| Collected data entries |
>>>>>
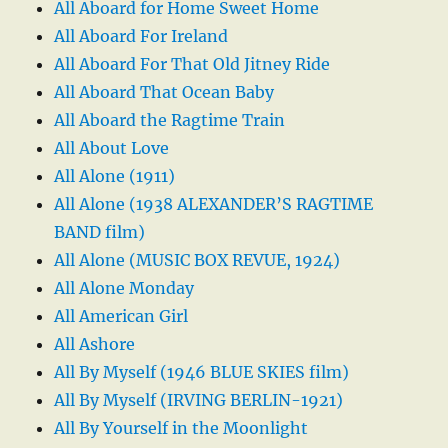
All Aboard for Home Sweet Home
All Aboard For Ireland
All Aboard For That Old Jitney Ride
All Aboard That Ocean Baby
All Aboard the Ragtime Train
All About Love
All Alone (1911)
All Alone (1938 ALEXANDER’S RAGTIME
BAND film)
All Alone (MUSIC BOX REVUE, 1924)
All Alone Monday
All American Girl
All Ashore
All By Myself (1946 BLUE SKIES film)
All By Myself (IRVING BERLIN-1921)
All By Yourself in the Moonlight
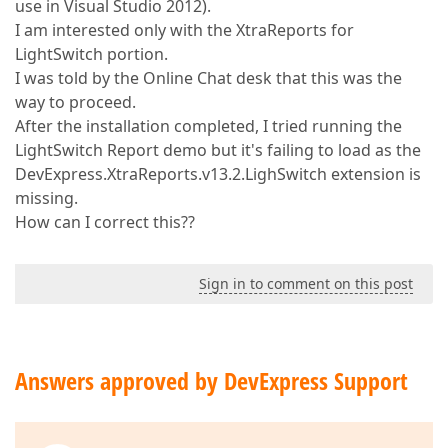
use in Visual Studio 2012).
I am interested only with the XtraReports for
LightSwitch portion.
I was told by the Online Chat desk that this was the
way to proceed.
After the installation completed, I tried running the
LightSwitch Report demo but it's failing to load as the
DevExpress.XtraReports.v13.2.LighSwitch extension is
missing.
How can I correct this??
Sign in to comment on this post
Answers approved by DevExpress Support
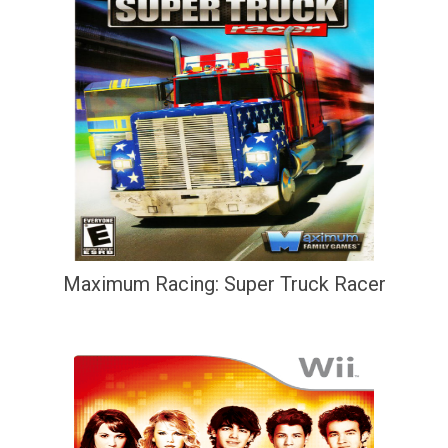
Maximum Racing: Super Truck Racer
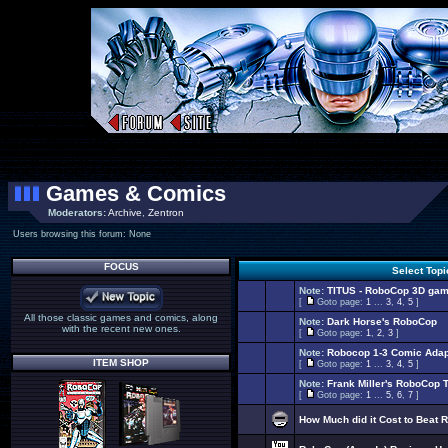
Games & Comics
Moderators:
Archive
,
Zentron
Users browsing this forum: None
FOCUS
Select Top
Note:
TITUS - RoboCop 3D gam
[
Goto page:
1
...
3
,
4
,
5
]
All those classic games and comics, along
Note:
Dark Horse's RoboCop
with the recent new ones.
[
Goto page:
1
,
2
,
3
]
Note:
Robocop 1-3 Comic Adap
ITEM SHOP
[
Goto page:
1
...
3
,
4
,
5
]
Note:
Frank Miller's RoboCop 
[
Goto page:
1
...
5
,
6
,
7
]
How Much did it Cost to Beat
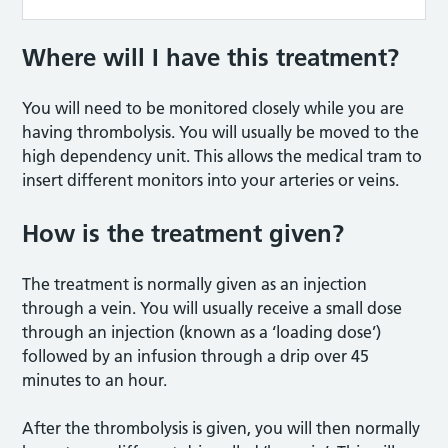
Where will I have this treatment?
You will need to be monitored closely while you are
having thrombolysis. You will usually be moved to the
high dependency unit. This allows the medical tram to
insert different monitors into your arteries or veins.
How is the treatment given?
The treatment is normally given as an injection
through a vein. You will usually receive a small dose
through an injection (known as a ‘loading dose’)
followed by an infusion through a drip over 45
minutes to an hour.
After the thrombolysis is given, you will then normally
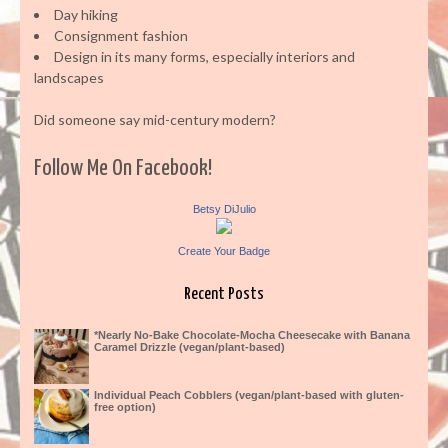
Day hiking
Consignment fashion
Design in its many forms, especially interiors and
landscapes
Did someone say mid-century modern?
Follow Me On Facebook!
Betsy DiJulio
Create Your Badge
Recent Posts
*Nearly No-Bake Chocolate-Mocha Cheesecake with Banana
Caramel Drizzle (vegan/plant-based)
Individual Peach Cobblers (vegan/plant-based with gluten-
free option)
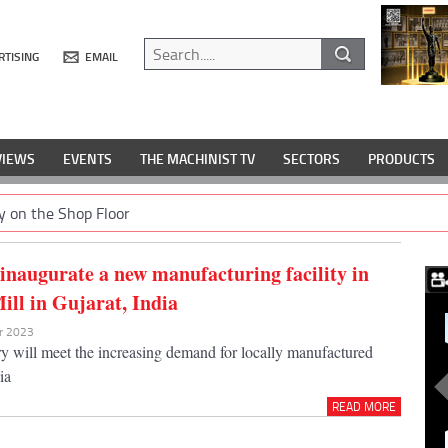
RTISING
EMAIL
VIEWS
EVENTS
THE MACHINIST TV
SECTORS
PRODUCTS
y on the Shop Floor
 inaugurate a new manufacturing facility in
ll in Gujarat, India
ar 2023
y will meet the increasing demand for locally manufactured
ia
READ MORE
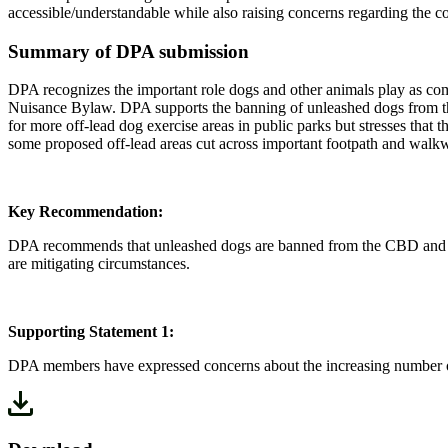
accessible/understandable while also raising concerns regarding the c
Summary of DPA submission
DPA recognizes the important role dogs and other animals play as com
Nuisance Bylaw. DPA supports the banning of unleashed dogs from the
for more off-lead dog exercise areas in public parks but stresses that
some proposed off-lead areas cut across important footpath and walk
Key Recommendation:
DPA recommends that unleashed dogs are banned from the CBD and other
are mitigating circumstances.
Supporting Statement 1:
DPA members have expressed concerns about the increasing number of 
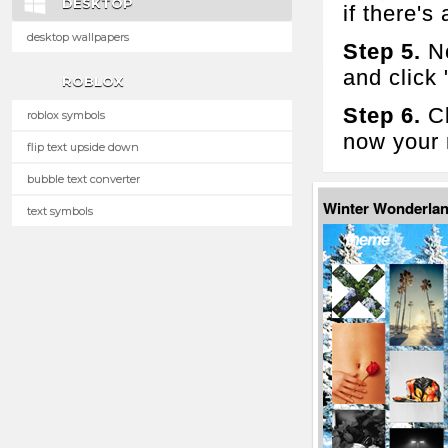
DESKTOP
if there's 
desktop wallpapers
Step 5.
No
and click
ROBLOX
Step 6.
Cl
roblox symbols
now your 
flip text upside down
bubble text converter
Winter Wonderla
text symbols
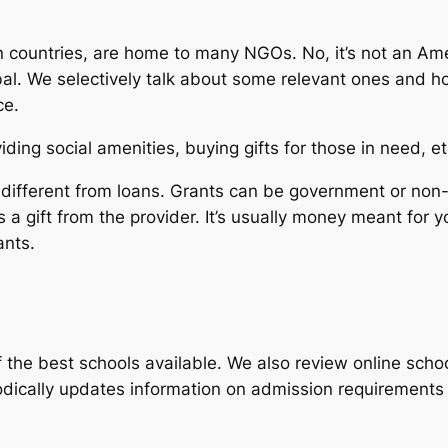
 countries, are home to many NGOs. No, it’s not an Am
al. We selectively talk about some relevant ones and how
ce.
ding social amenities, buying gifts for those in need, e
re different from loans. Grants can be government or no
 a gift from the provider. It’s usually money meant for 
ants.
the best schools available. We also review online scho
iodically updates information on admission requirement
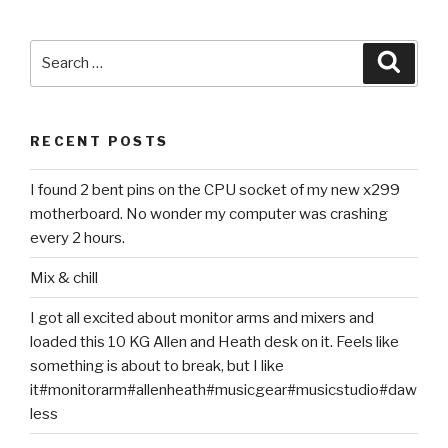
Search
Searc
for:
RECENT POSTS
I found 2 bent pins on the CPU socket of my new x299
motherboard. No wonder my computer was crashing
every 2 hours.
Mix & chill
I got all excited about monitor arms and mixers and
loaded this 10 KG Allen and Heath desk on it. Feels like
something is about to break, but I like
it#monitorarm#allenheath#musicgear#musicstudio#daw
less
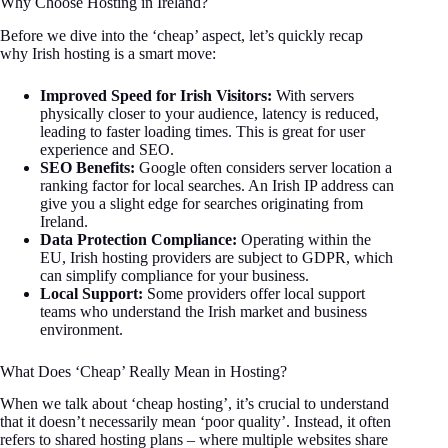
Why Choose Hosting in Ireland?
Before we dive into the ‘cheap’ aspect, let’s quickly recap
why Irish hosting is a smart move:
Improved Speed for Irish Visitors:
With servers
physically closer to your audience, latency is reduced,
leading to faster loading times. This is great for user
experience and SEO.
SEO Benefits:
Google often considers server location a
ranking factor for local searches. An Irish IP address can
give you a slight edge for searches originating from
Ireland.
Data Protection Compliance:
Operating within the
EU, Irish hosting providers are subject to GDPR, which
can simplify compliance for your business.
Local Support:
Some providers offer local support
teams who understand the Irish market and business
environment.
What Does ‘Cheap’ Really Mean in Hosting?
When we talk about ‘cheap hosting’, it’s crucial to understand
that it doesn’t necessarily mean ‘poor quality’. Instead, it often
refers to shared hosting plans – where multiple websites share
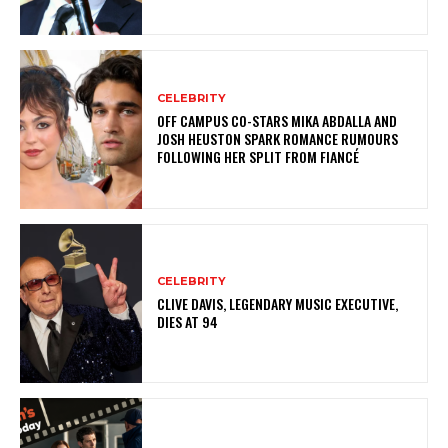
CELEBRITY
OFF CAMPUS CO-STARS MIKA ABDALLA AND
JOSH HEUSTON SPARK ROMANCE RUMOURS
FOLLOWING HER SPLIT FROM FIANCÉ
CELEBRITY
CLIVE DAVIS, LEGENDARY MUSIC EXECUTIVE,
DIES AT 94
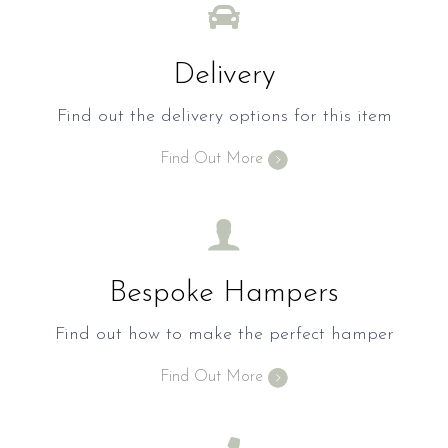
Delivery
Find out the delivery options for this item
Find Out More
Bespoke Hampers
Find out how to make the perfect hamper
Find Out More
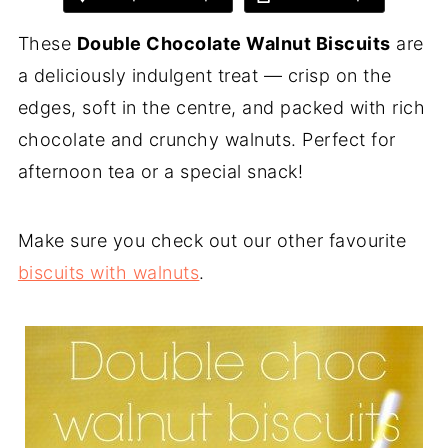
These
Double Chocolate Walnut Biscuits
are
a deliciously indulgent treat — crisp on the
edges, soft in the centre, and packed with rich
chocolate and crunchy walnuts. Perfect for
afternoon tea or a special snack!
Make sure you check out our other favourite
biscuits with walnuts
.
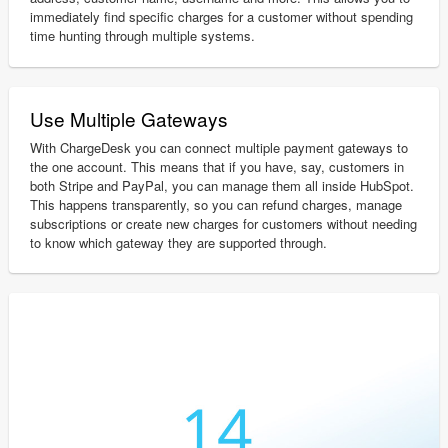
immediately find specific charges for a customer without spending
time hunting through multiple systems.
Use Multiple Gateways
With ChargeDesk you can connect multiple payment gateways to
the one account. This means that if you have, say, customers in
both Stripe and PayPal, you can manage them all inside HubSpot.
This happens transparently, so you can refund charges, manage
subscriptions or create new charges for customers without needing
to know which gateway they are supported through.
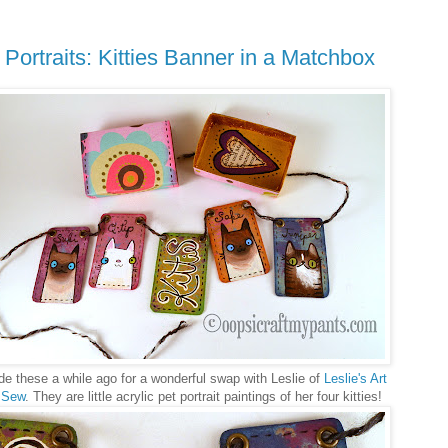
 Portraits: Kitties Banner in a Matchbox
de these a while ago for a wonderful swap with Leslie of
Leslie's Art
 Sew
. They are little acrylic pet portrait paintings of her four kitties!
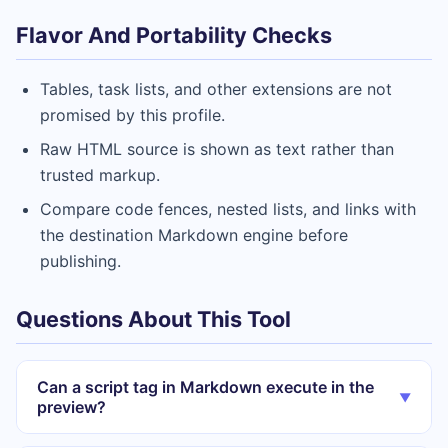
Flavor And Portability Checks
Tables, task lists, and other extensions are not
promised by this profile.
Raw HTML source is shown as text rather than
trusted markup.
Compare code fences, nested lists, and links with
the destination Markdown engine before
publishing.
Questions About This Tool
Can a script tag in Markdown execute in the
▼
preview?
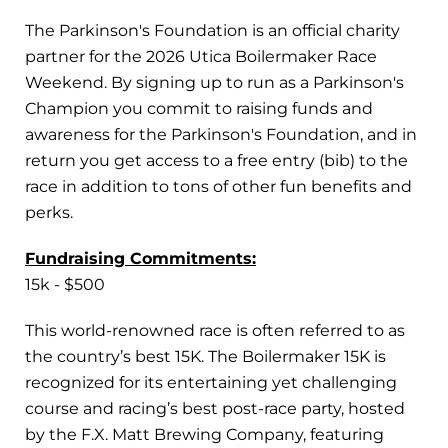
The Parkinson's Foundation is an official charity
partner for the 2026 Utica Boilermaker Race
Weekend. By signing up to run as a Parkinson's
Champion you commit to raising funds and
awareness for the Parkinson's Foundation, and in
return you get access to a free entry (bib) to the
race in addition to tons of other fun benefits and
perks.
Fundraising Commitments:
15k - $500
This world-renowned race is often referred to as
the country’s best 15K. The Boilermaker 15K is
recognized for its entertaining yet challenging
course and racing’s best post-race party, hosted
by the F.X. Matt Brewing Company, featuring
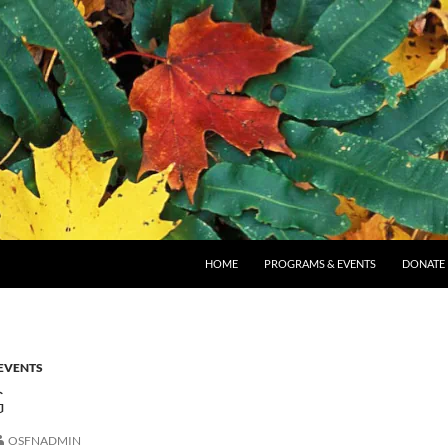
SKIP TO CONTENT
HOME
PROGRAMS & EVENTS
DONATE
EVENTS
G
OSFNADMIN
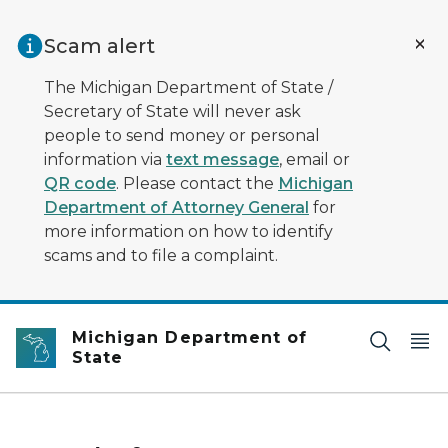
Skip to main content
Scam alert
The Michigan Department of State /
Secretary of State will never ask
people to send money or personal
information via
text message
, email or
QR code
. Please contact the
Michigan
Department of Attorney General
for
more information on how to identify
scams and to file a complaint.
Michigan Department of
State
<<<<<
| Description of the task |
If a line in the entries above contains the word "Foundation", copy it.

| Answer to this task |
The Parkinson's Foundation is an official charity
awareness for the Parkinson's Foundation, and in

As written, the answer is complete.